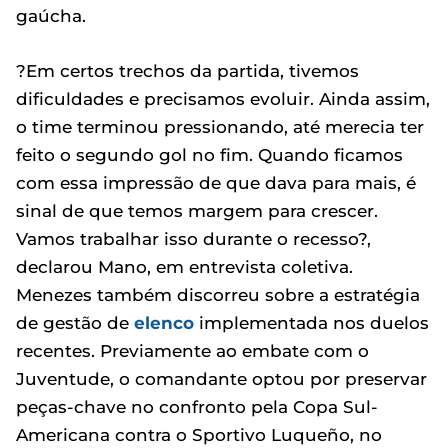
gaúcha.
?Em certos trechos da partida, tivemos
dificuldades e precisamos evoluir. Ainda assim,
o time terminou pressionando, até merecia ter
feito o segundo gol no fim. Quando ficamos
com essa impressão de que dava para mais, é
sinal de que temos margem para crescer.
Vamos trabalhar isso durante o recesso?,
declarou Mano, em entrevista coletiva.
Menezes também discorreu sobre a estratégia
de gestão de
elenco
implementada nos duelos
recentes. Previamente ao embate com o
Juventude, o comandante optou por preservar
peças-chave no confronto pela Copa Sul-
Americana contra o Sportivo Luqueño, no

========================================

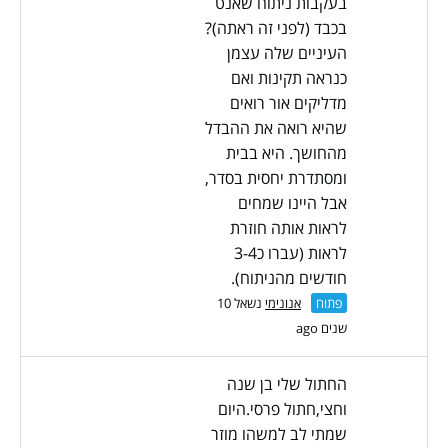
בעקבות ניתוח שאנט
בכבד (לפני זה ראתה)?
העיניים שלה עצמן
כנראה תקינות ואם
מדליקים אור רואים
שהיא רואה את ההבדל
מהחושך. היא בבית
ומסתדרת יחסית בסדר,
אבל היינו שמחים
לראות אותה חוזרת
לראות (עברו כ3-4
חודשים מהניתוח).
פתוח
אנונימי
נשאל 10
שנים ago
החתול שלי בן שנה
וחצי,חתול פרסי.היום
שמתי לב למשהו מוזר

========================================

▶ Task item
A single number is the answer: the count of lines above that include the string "para".

▶ Solution
2